### Extracted page text data
┄┄┄┄┄┄┄┄┄┄┄┄┄┄┄┄┄┄┄┄
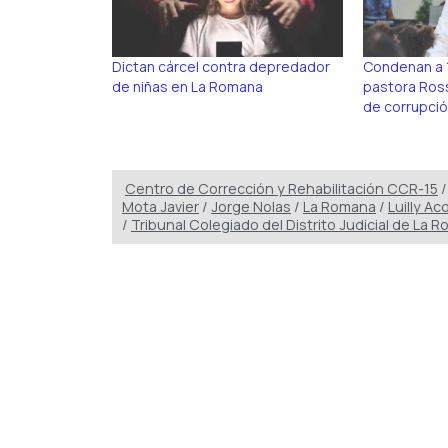
Dictan cárcel contra depredador
Condenan a 1
de niñas en La Romana
pastora Ros
de corrupció
Centro de Corrección y Rehabilitación CCR-15
Mota Javier
/
Jorge Nolas
/
La Romana
/
Luilly Ac
/
Tribunal Colegiado del Distrito Judicial de La 
Publicidad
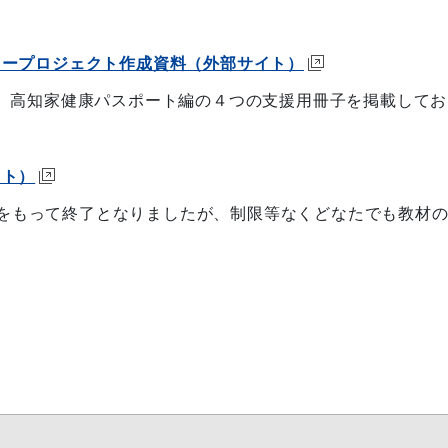
ョープロジェクト作成資料（外部サイト）
高知家健康パスポート編の４つの支援用冊子を掲載してお
イト）
日をもって終了となりましたが、制限等なくどなたでも教材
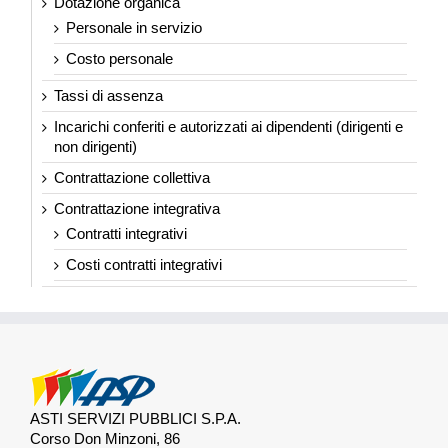
Dotazione organica
Personale in servizio
Costo personale
Tassi di assenza
Incarichi conferiti e autorizzati ai dipendenti (dirigenti e
non dirigenti)
Contrattazione collettiva
Contrattazione integrativa
Contratti integrativi
Costi contratti integrativi
ASTI SERVIZI PUBBLICI S.P.A.
Corso Don Minzoni, 86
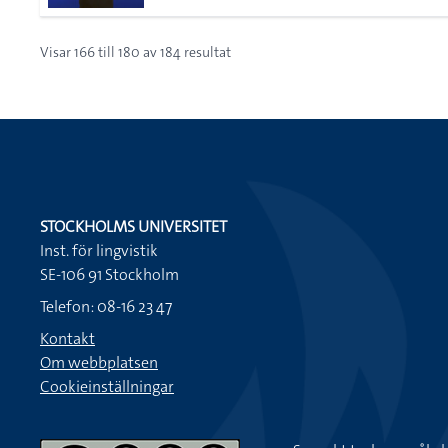
Visar
166
till
180
av
184
resultat
STOCKHOLMS UNIVERSITET
Inst. för lingvistik
SE-106 91 Stockholm
Telefon: 08-16 23 47
Kontakt
Om webbplatsen
Cookieinställningar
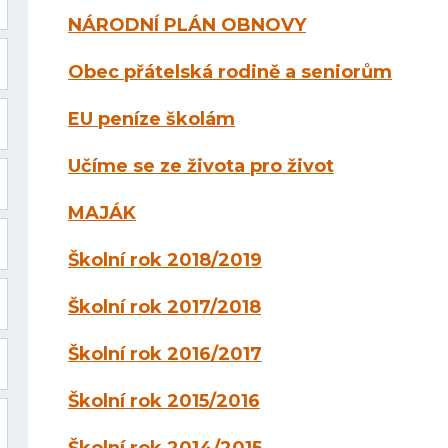
NÁRODNÍ PLÁN OBNOVY
Obec přátelská rodině a seniorům
EU peníze školám
Učíme se ze života pro život
MAJÁK
Školní rok 2018/2019
Školní rok 2017/2018
Školní rok 2016/2017
Školní rok 2015/2016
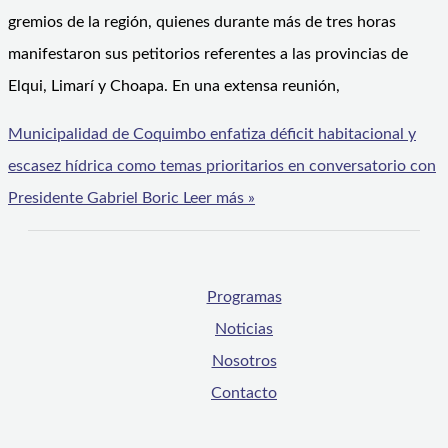
gremios de la región, quienes durante más de tres horas
manifestaron sus petitorios referentes a las provincias de
Elqui, Limarí y Choapa. En una extensa reunión,
Municipalidad de Coquimbo enfatiza déficit habitacional y
escasez hídrica como temas prioritarios en conversatorio con
Presidente Gabriel Boric
Leer más »
Programas
Noticias
Nosotros
Contacto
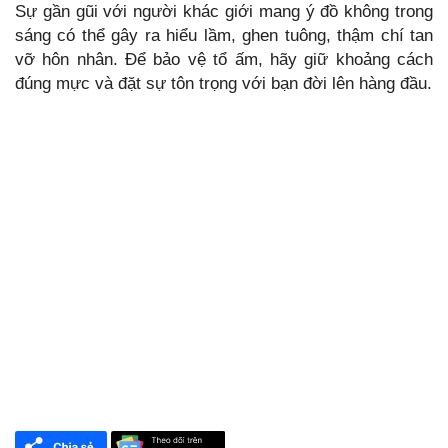
Sự gần gũi với người khác giới mang ý đồ không trong
sáng có thể gây ra hiểu lầm, ghen tuông, thậm chí tan
vỡ hôn nhân. Để bảo vệ tổ ấm, hãy giữ khoảng cách
đúng mực và đặt sự tôn trọng với bạn đời lên hàng đầu.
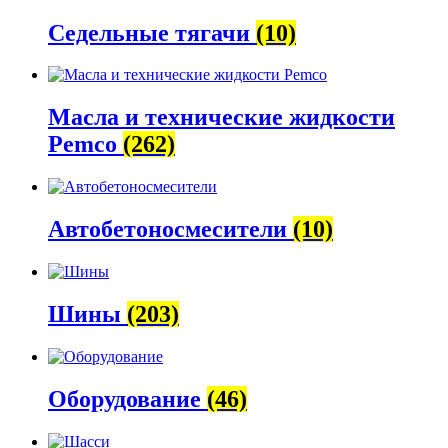
Седельные тягачи
(10)
Масла и технические жидкости
Pemco
(262)
Автобетоно­смесители
(10)
Шины
(203)
Оборудование
(46)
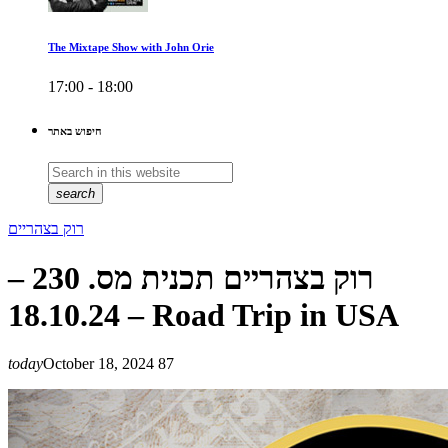
The Mixtape Show with John Orie
17:00 - 18:00
חיפוש באתר
search
רוק בצהריים
רוק בצהריים תכנית מס. 230 –
18.10.24 – Road Trip in USA
today
October 18, 2024
87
┄┄┄┄┄┄┄┄┄┄┄┄┄┄┄┄┄┄┄┄
### Work order
Reproduce exactly the lines above from the one with "escasez hídrica como" through the last line of the data, keeping both ends and dropping the pictures.

### Exercise output
escasez hídrica como temas prioritarios en conversatorio con
Presidente Gabriel Boric
Leer más »
Programas
Noticias
Nosotros
Contacto
Sự gần gũi với người khác giới mang ý đồ không trong
sáng có thể gây ra hiểu lầm, ghen tuông, thậm chí tan
vỡ hôn nhân. Để bảo vệ tổ ấm, hãy giữ khoảng cách
đúng mực và đặt sự tôn trọng với bạn đời lên hàng đầu.
Седельные тягачи
(10)
Масла и технические жидкости
Pemco
(262)
Автобетоно­смесители
(10)
Шины
(203)
Оборудование
(46)
The Mixtape Show with John Orie
17:00 - 18:00
חיפוש באתר
search
רוק בצהריים
רוק בצהריים תכנית מס. 230 –
18.10.24 – Road Trip in USA
today
October 18, 2024
87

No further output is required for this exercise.